**Problem to work on:** Below are the records; extract from them the line containing "stratégiques liées à" to the line containing "Світає України безбереж…", both lines included, exactly and with no pictures.
------ Data excerpts
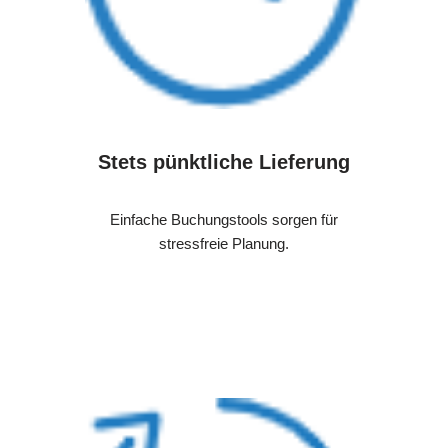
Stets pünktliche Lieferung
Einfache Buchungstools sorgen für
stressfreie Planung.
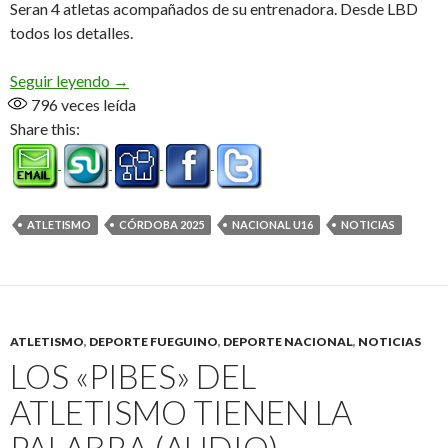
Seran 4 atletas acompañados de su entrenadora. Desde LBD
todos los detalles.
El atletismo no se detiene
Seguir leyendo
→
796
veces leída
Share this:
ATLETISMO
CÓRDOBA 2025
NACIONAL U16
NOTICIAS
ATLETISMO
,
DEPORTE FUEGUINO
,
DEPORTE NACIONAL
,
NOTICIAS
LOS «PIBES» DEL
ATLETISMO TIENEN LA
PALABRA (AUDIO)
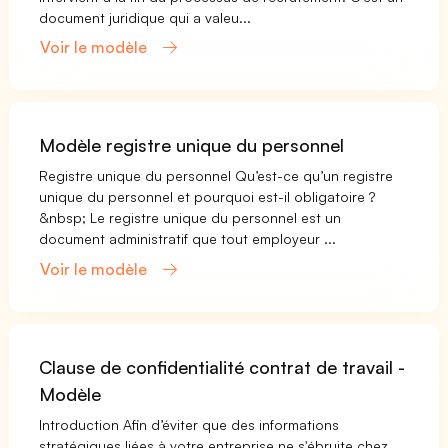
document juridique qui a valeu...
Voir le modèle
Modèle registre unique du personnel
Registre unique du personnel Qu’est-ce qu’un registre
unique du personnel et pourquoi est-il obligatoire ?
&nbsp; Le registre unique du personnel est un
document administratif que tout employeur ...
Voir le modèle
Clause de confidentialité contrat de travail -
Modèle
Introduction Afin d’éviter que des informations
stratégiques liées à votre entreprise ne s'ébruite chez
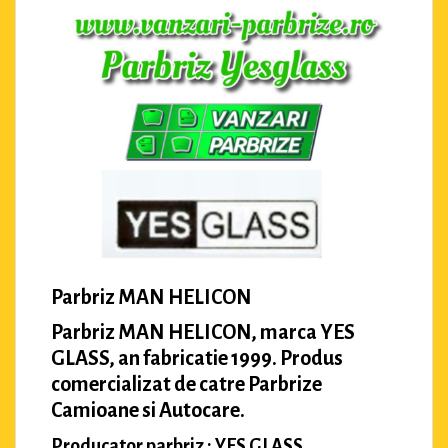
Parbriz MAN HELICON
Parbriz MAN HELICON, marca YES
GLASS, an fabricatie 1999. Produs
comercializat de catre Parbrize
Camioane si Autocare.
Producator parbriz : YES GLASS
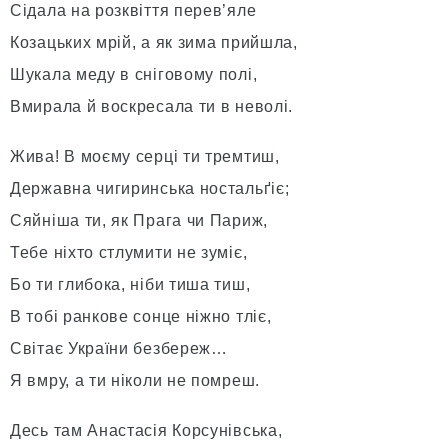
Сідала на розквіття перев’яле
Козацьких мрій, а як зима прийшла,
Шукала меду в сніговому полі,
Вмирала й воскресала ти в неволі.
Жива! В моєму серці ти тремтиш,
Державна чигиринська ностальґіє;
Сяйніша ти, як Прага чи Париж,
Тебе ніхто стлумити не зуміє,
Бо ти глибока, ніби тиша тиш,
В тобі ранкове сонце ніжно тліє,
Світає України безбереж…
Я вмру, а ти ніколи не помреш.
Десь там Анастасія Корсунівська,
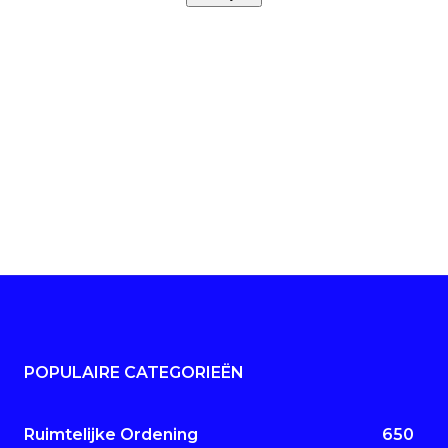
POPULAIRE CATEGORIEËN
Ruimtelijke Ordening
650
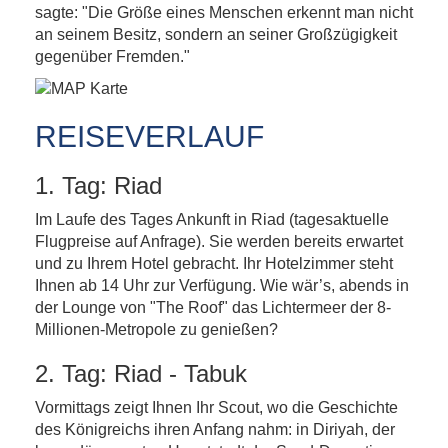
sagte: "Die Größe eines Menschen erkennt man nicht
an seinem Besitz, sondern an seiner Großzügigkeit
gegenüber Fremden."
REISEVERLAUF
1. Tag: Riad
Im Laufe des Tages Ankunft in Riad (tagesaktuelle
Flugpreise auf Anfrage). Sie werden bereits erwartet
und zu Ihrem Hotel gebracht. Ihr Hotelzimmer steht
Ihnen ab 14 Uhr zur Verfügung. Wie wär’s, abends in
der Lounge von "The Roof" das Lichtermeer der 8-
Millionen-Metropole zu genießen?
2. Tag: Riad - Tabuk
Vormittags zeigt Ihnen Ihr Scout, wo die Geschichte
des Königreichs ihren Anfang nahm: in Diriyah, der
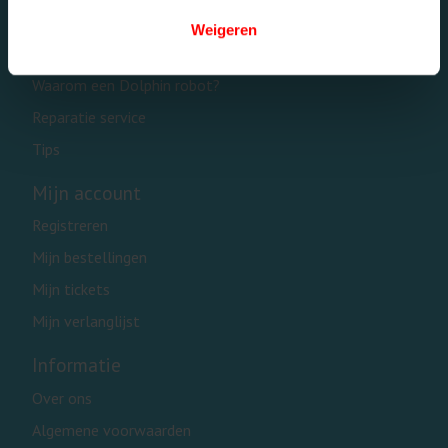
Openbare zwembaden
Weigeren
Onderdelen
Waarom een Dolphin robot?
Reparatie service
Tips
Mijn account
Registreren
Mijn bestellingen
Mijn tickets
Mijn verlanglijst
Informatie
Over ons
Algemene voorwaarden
------------
**Response to this task:**
stratégiques liées à votre entreprise ne s'ébruite chez
Parbriz MAN HELICON
Parbriz MAN HELICON, marca YES
GLASS, an fabricatie 1999. Produs
comercializat de catre Parbrize
Camioane si Autocare.
Producator parbriz : YES GLASS
Сідала на розквіття перев’яле
Козацьких мрій, а як зима прийшла,
Шукала меду в сніговому полі,
Вмирала й воскресала ти в неволі.
Жива! В моєму серці ти тремтиш,
Державна чигиринська ностальґіє;
Сяйніша ти, як Прага чи Париж,
Тебе ніхто стлумити не зуміє,
Бо ти глибока, ніби тиша тиш,
В тобі ранкове сонце ніжно тліє,
Світає України безбереж…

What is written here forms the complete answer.